The IA State Fairgrounds is not in a good area, glad you are so happy with where you have been but in larger towns, many times the reality is that the area is less than stellar. Ghetto comes pretty close to describing that one.

And the last show they had at IA Fairgrounds, just last week or so, while the show was going on, thousands of dollars of tack, meds and belongings was stolen from the stabling area, inside the barn wee hours of morning. 

Thieves Take Off with Thousands at Local Horse Show | whotv.com

This is the largest AQHA show held in the state of IA, and is an important part of this circuit too.

I know the area well, hauled in there, and there is no way I would drive in there at night by myself, or even daytime for that matter if the place was empty. 

Many of the older fairgrounds were built in time, when area was nicer, but those days are long gone now, and as the people moved off, the crime has increased because less desirable people have moved in.

Even many of the smaller fairgrounds aren't safe anymore either. And have seen houses right up on them too. 

Your reality is just that, yours, but those of us that are advising against staying at them, have some pretty valid reasons to not think this is good idea, at all.


----------



## COWCHICK77 (Jun 21, 2010)

We have laid over at fairgrounds plenty of times, just depends on where your at as to how safe they are. We have stayed at the Reno Livestock Events center a lot. It's not in the best part of town and not the worst, houses right next door. They have security patrolling all night behind locked gates. We have dropped horses and trailer and never had problems. stayed in small town fairgrounds with no security and no problems either but not saying that it can't happen though.

Always had good experiences, coming from Texas to Nevada during Thanksgiving had a place picked to stay the night in New Mexico, called to make arrangements, owner was going to be gone. He was nice enough to give us the gate combo, let us help ourselves to anything we needed and just to slip some cash under his front door.
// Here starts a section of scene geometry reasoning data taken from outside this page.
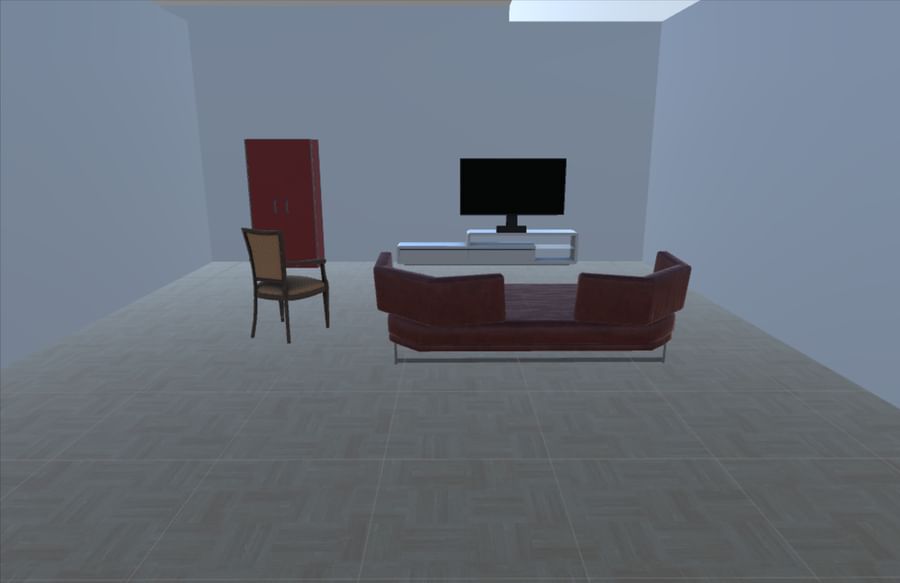 Identify the location of chair. (266, 269). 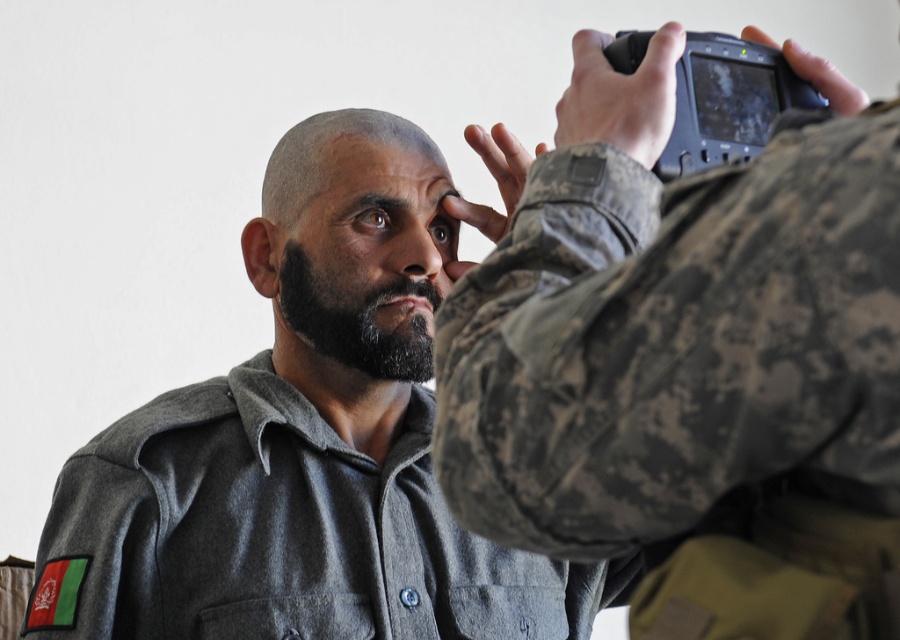 You are a delivery robot that needs to place a package between the camouflage fabric at upper right and the gray matte shirt at center. The package is 18 inches long. Can you fit it between them without moving either object?

The camouflage fabric at upper right and gray matte shirt at center are 19.29 inches apart from each other. Since the package is 18 inches long, it can fit between them as there is enough space.

You are a photographer trying to capture a clear photo of the gray matte shirt at center without including the camouflage fabric at upper right in the frame. Based on their positions, is this possible?

The camouflage fabric at upper right is above the gray matte shirt at center, so if you position your camera to focus on the lower part of the gray matte shirt at center, you can exclude the camouflage fabric at upper right from the frame.

You are a photographer trying to capture a portrait of the gray matte shirt at center. To ensure the camouflage fabric at upper right doesn not distract the viewer, should you position yourself to the left or right of the subject?

You should position yourself to the left of the gray matte shirt at center because the camouflage fabric at upper right is located to the right of the gray matte shirt at center, so moving left would place the camouflage fabric at upper right out of frame or less visible. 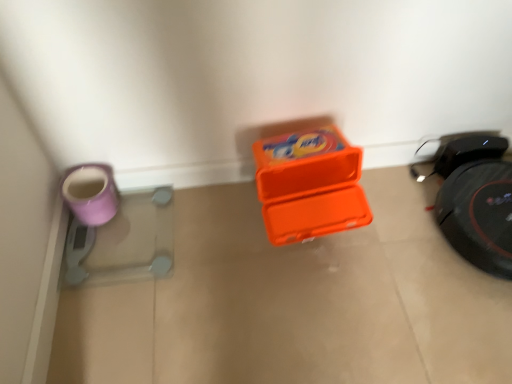 Where is `empty space that is ontop of orange plastic container at center (from a real-world perspective)`? This screenshot has width=512, height=384. empty space that is ontop of orange plastic container at center (from a real-world perspective) is located at coordinates (287, 284). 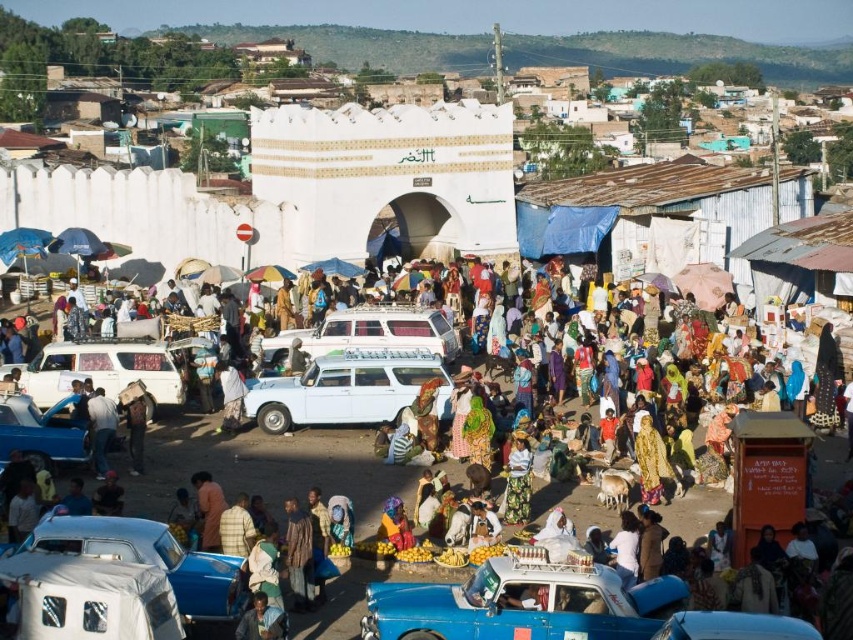 Question: Where is blue metallic car at lower left located in relation to light brown leather jacket at lower left in the image?

Choices:
 (A) right
 (B) left

Answer: (B)

Question: Which point is farther to the camera?

Choices:
 (A) light brown leather jacket at lower left
 (B) dark brown leather jacket at center
 (C) blue metallic car at lower left
 (D) white fabric umbrella at center

Answer: (B)

Question: Which point is farther to the camera?

Choices:
 (A) (33, 406)
 (B) (517, 488)

Answer: (A)

Question: Estimate the real-world distances between objects in this image. Which object is farther from the light brown leather jacket at lower left?

Choices:
 (A) blue metallic car at lower center
 (B) white fabric umbrella at center

Answer: (A)

Question: Can you confirm if white fabric umbrella at center is positioned below blue metallic car at lower center?

Choices:
 (A) yes
 (B) no

Answer: (B)

Question: Does white matte van at center have a greater width compared to white matte van at center-left?

Choices:
 (A) yes
 (B) no

Answer: (A) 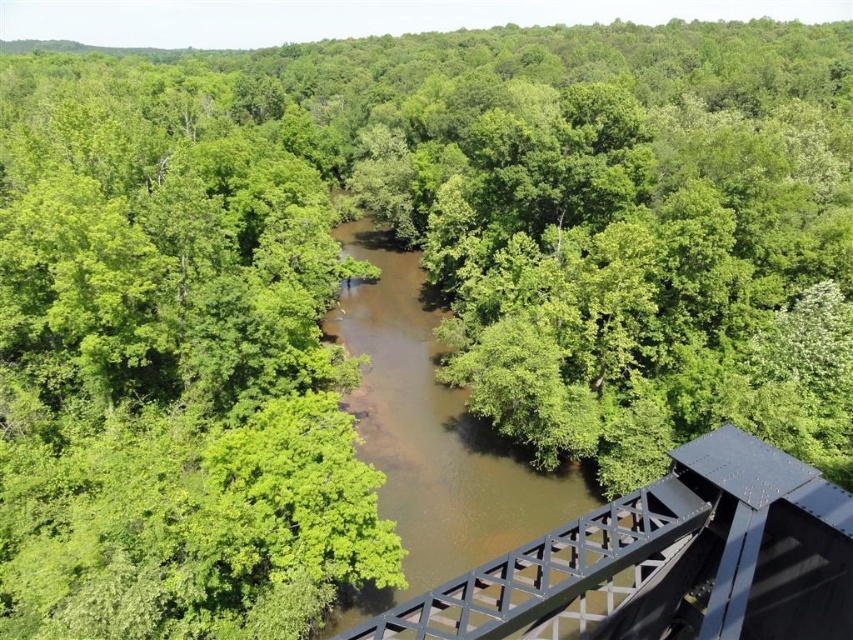 You are standing on the black metal train bridge at center and want to cross to the other side. Which direction should you walk to avoid stepping into the brown muddy water at center?

The black metal train bridge at center is positioned on the right side of brown muddy water at center. To avoid stepping into the brown muddy water at center, you should walk to the left side of the black metal train bridge at center.

You are a bird soaring above the forest. You want to land on the black metal train bridge at center but need to avoid the brown muddy water at center. Based on their heights, can you safely land on the bridge without getting wet?

The black metal train bridge at center has a lesser height compared to brown muddy water at center, meaning the water is higher than the bridge. Therefore, landing on the bridge might result in getting wet as the water level is above the bridge.

You are a hiker who wants to cross the river using the black metal train bridge at center. However, you notice the brown muddy water at center. Is the bridge currently passable?

The black metal train bridge at center is below brown muddy water at center, so the bridge is submerged under the water and not passable at this time. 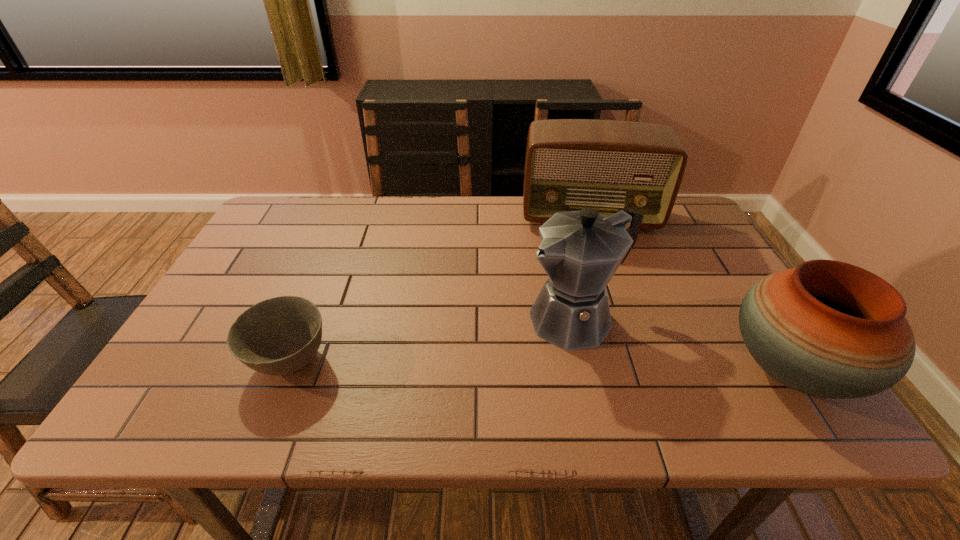 The image size is (960, 540). I want to click on vacant space located on the front-facing side of the farthest object, so click(589, 249).

The height and width of the screenshot is (540, 960). What are the coordinates of `free space located on the front-facing side of the farthest object` in the screenshot? It's located at (601, 338).

Where is `blank space located 0.080m on the front-facing side of the farthest object`? blank space located 0.080m on the front-facing side of the farthest object is located at coordinates (590, 254).

Identify the location of object that is at the far edge. (608, 165).

The height and width of the screenshot is (540, 960). I want to click on bowl present at the near edge, so [x=278, y=336].

What are the coordinates of `pottery located at the near edge` in the screenshot? It's located at (826, 328).

At what (x,y) coordinates should I click in order to perform the action: click on object that is at the left edge. Please return your answer as a coordinate pair (x, y). The image size is (960, 540). Looking at the image, I should click on (278, 336).

I want to click on pottery positioned at the right edge, so click(x=826, y=328).

At what (x,y) coordinates should I click in order to perform the action: click on radio receiver that is at the right edge. Please return your answer as a coordinate pair (x, y). The height and width of the screenshot is (540, 960). Looking at the image, I should click on (608, 165).

Where is `object at the near left corner`? object at the near left corner is located at coordinates (278, 336). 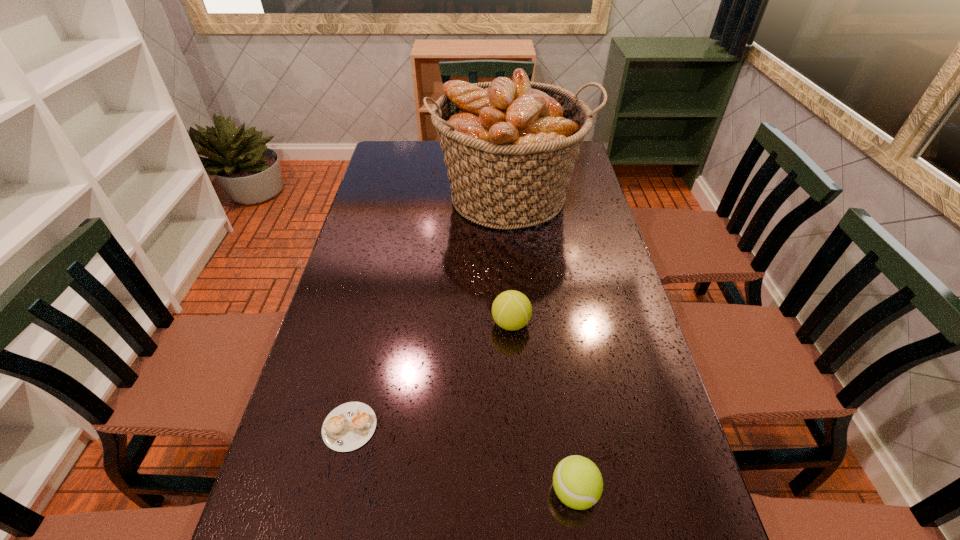 The height and width of the screenshot is (540, 960). In order to click on the tallest object in this screenshot , I will do `click(509, 147)`.

Locate an element on the screen. The image size is (960, 540). basket is located at coordinates (509, 147).

Identify the location of the third nearest object. (511, 310).

At what (x,y) coordinates should I click in order to perform the action: click on the left tennis ball. Please return your answer as a coordinate pair (x, y). Looking at the image, I should click on (511, 310).

Identify the location of the nearer tennis ball. This screenshot has height=540, width=960. (577, 481).

Where is `the nearest object`? the nearest object is located at coordinates (577, 481).

Image resolution: width=960 pixels, height=540 pixels. Identify the location of cappuccino. (349, 426).

Find the location of `the shortest object`. the shortest object is located at coordinates (349, 426).

Find the location of a particular element. free space located on the left of the tallest object is located at coordinates (411, 197).

In order to click on vacant region located on the left of the farther tennis ball in this screenshot , I will do `click(344, 323)`. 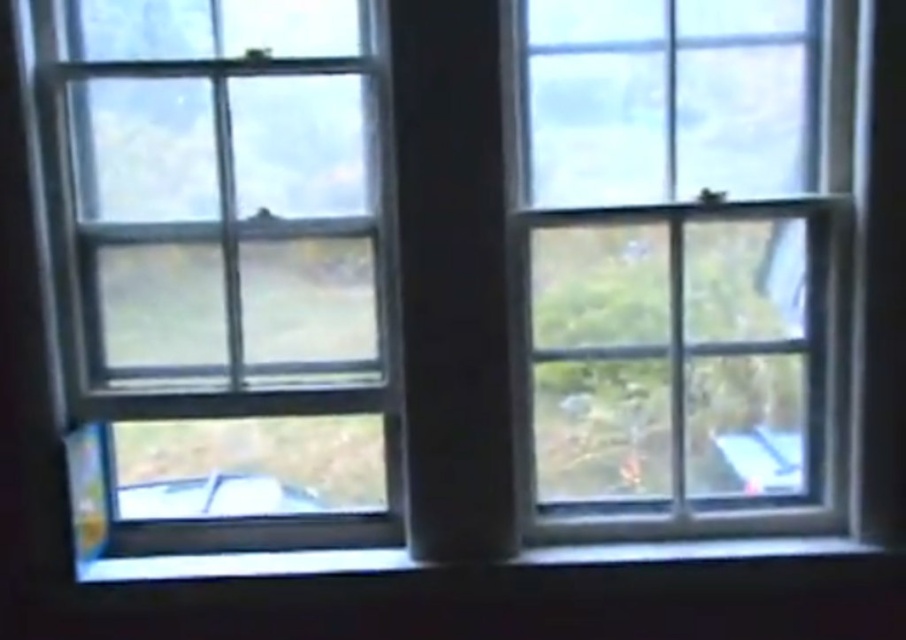 You are standing in a room with two windows side by side. You see a point at coordinates (223,266). Based on the scene description, which window does this point belong to?

The point at coordinates (223,266) belongs to the clear glass window at left as stated in the Objects Description.

You are an interior designer assessing the natural light in a room with two clear glass windows. The clear glass window at left and the clear glass window at center are both important for lighting. Which window has a greater width, and how does this affect the amount of light entering the room?

The clear glass window at left is wider than the clear glass window at center. Since the left window has a greater width, it allows more natural light to enter the room compared to the center window.

You are a window installer and need to replace the glass panes of both the clear glass window at left and the clear glass window at center. If the new panes must match the existing height, which window requires taller panes?

The clear glass window at left requires taller panes because it is taller than the clear glass window at center. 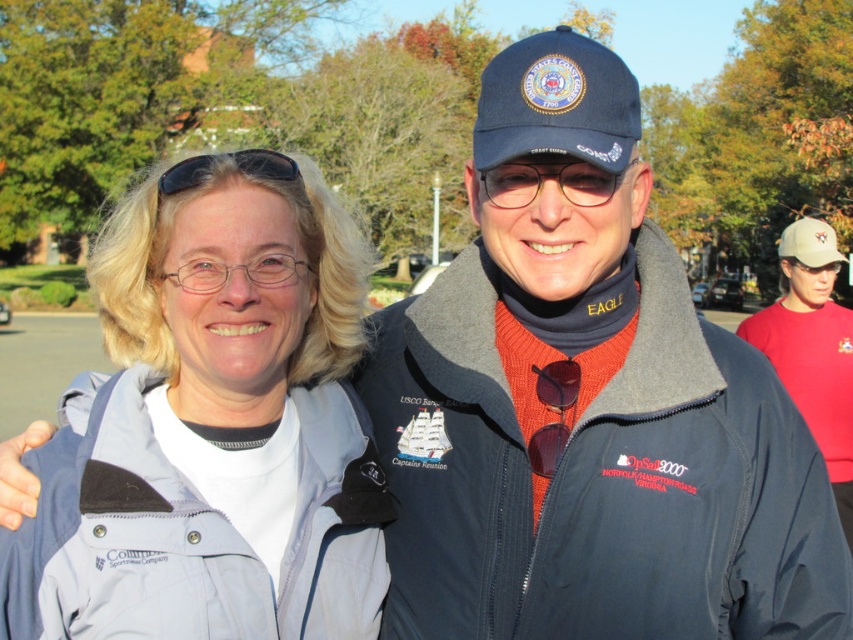 You are a photographer trying to capture a closeup shot of the clear plastic glasses at center and the black rubber goggles at upper center. Since your camera has a limited field of view, you need to know which object is wider to frame the shot properly. Which of the two objects is wider?

The clear plastic glasses at center is wider than the black rubber goggles at upper center, so you should frame the shot to accommodate its width.

You are a photographer trying to capture a clear shot of both the gray fabric jacket at left and the black rubber goggles at upper center. Given that your camera has a fixed focus, which object should you prioritize focusing on to ensure it appears sharp, considering their sizes?

The gray fabric jacket at left is larger than the black rubber goggles at upper center, so focusing on the gray fabric jacket at left would ensure it appears sharp due to its larger size.

Consider the image. You are a photographer at an event and need to capture a closeup of the gray fabric jacket at left and the clear plastic glasses at center. Which object should you focus on first if you want to start with the one closer to the left side?

The gray fabric jacket at left is positioned on the left side of clear plastic glasses at center, so you should focus on the gray fabric jacket at left first since it is closer to the left side. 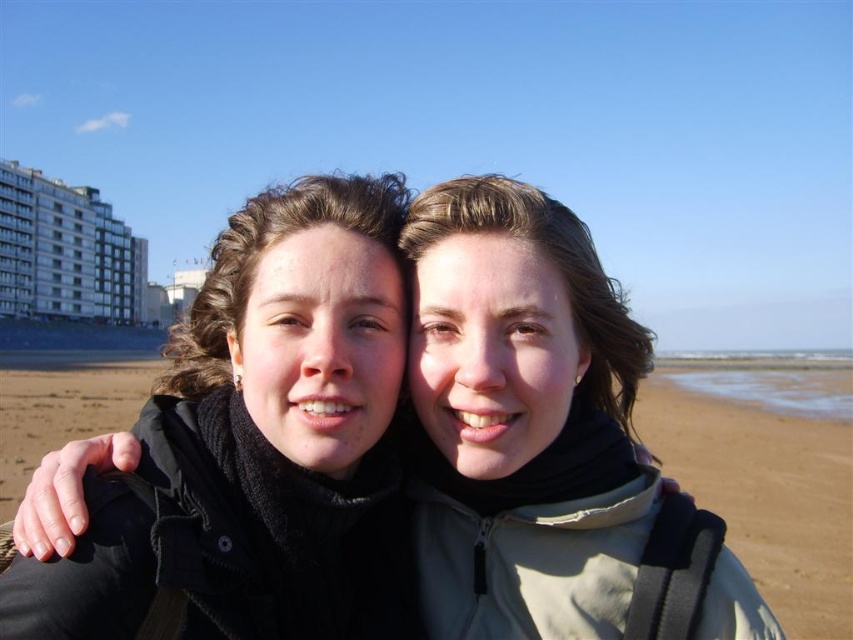 Question: Is black matte jacket at left above matte black jacket at center?

Choices:
 (A) no
 (B) yes

Answer: (B)

Question: Which of the following is the closest to the observer?

Choices:
 (A) (650, 422)
 (B) (489, 625)
 (C) (241, 243)

Answer: (B)

Question: Is black matte jacket at left below matte black jacket at center?

Choices:
 (A) no
 (B) yes

Answer: (A)

Question: Which object is farther from the camera taking this photo?

Choices:
 (A) matte black jacket at center
 (B) brown sand at center
 (C) black matte jacket at left

Answer: (B)

Question: Which object appears farthest from the camera in this image?

Choices:
 (A) brown sand at center
 (B) matte black jacket at center
 (C) black matte jacket at left

Answer: (A)

Question: Does matte black jacket at center have a greater width compared to brown sand at center?

Choices:
 (A) yes
 (B) no

Answer: (B) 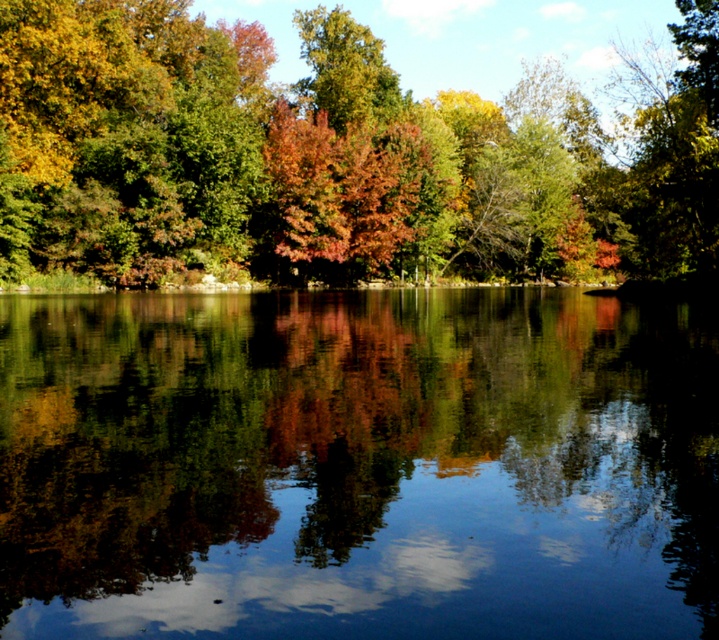 Is transparent glass water at center bigger than autumn leaves at center?

Incorrect, transparent glass water at center is not larger than autumn leaves at center.

Which of these two, transparent glass water at center or autumn leaves at center, stands shorter?

transparent glass water at center

Which is in front, point (175, 451) or point (383, 163)?

Point (175, 451)

In order to click on transparent glass water at center in this screenshot , I will do `click(357, 465)`.

Does autumn leaves at center have a lesser width compared to shiny red leaves at center?

No, autumn leaves at center is not thinner than shiny red leaves at center.

Can you confirm if autumn leaves at center is positioned to the left of shiny red leaves at center?

In fact, autumn leaves at center is to the right of shiny red leaves at center.

Identify the location of autumn leaves at center. This screenshot has width=719, height=640. (334, 156).

Find the location of a particular element. The image size is (719, 640). autumn leaves at center is located at coordinates click(334, 156).

Which is above, transparent glass water at center or shiny red leaves at center?

Positioned higher is shiny red leaves at center.

Can you confirm if transparent glass water at center is smaller than shiny red leaves at center?

Indeed, transparent glass water at center has a smaller size compared to shiny red leaves at center.

Is point (313, 556) positioned in front of point (393, 172)?

That is True.

The width and height of the screenshot is (719, 640). In order to click on transparent glass water at center in this screenshot , I will do `click(357, 465)`. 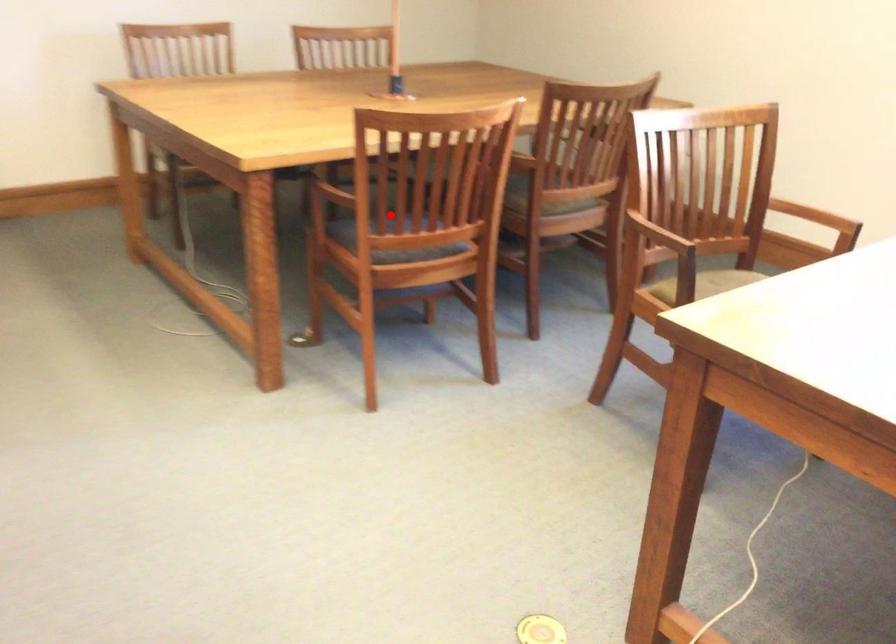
Thought that was pretty nice considering he didn't know us he certainly didn't have to oblige us.
_Posted via Mobile Device_


----------



## PrivatePilot (Dec 7, 2009)

A private stable or farm is where I'd opt for....and if you google "bed and bale" you'll find that theres lots of places that will house your horse, feed him/her, and give you a secure place to park your equipment for the night for <$50. Some are even combined with a bed and breakfast type setup where you can enjoy a nice warm bed and probably breakfast the next morning for a bit more if your trailer doesn't have suitable living/sleeping quarters.

Honestly, $100/night for secure and safe stabling for your horse and a board for you as well is a deal...and they're out there.

Even if you just house your horse at a bed and bale and then drive to a hotel or a B&B elsewhere you're still far better off .


----------



## gypsy cowboy (Jun 27, 2015)

*finding overnight stabling*

Just recently made a run, colorado to alabama to pick up a new trailer. Unexpectedly had a horse to bring back as well, so had 1500 miles to go with a green (to hauling) gelding and no "reservations".

It's really a simple deal, the first night I stopped at a "tractor supply" store and got directions to a local (just ten miles away) fairgrounds. 

The next two I "Googled" "Fairgrounds" on my slick and dandy smartphone (stuck on the dash)... some didn't do overnight stabling or other issues but they referred me to excellent/affordable options. 

It never took me more than two phone calls, as I was hauling to find that nights "home"... plug it into the GPS mapping on the phone and I'm directed right to the barn! 

Public, private there is no shortage of safe/affordable places to stay without reservations, you just have to use your imagination and a little technology and go find 'em.


----------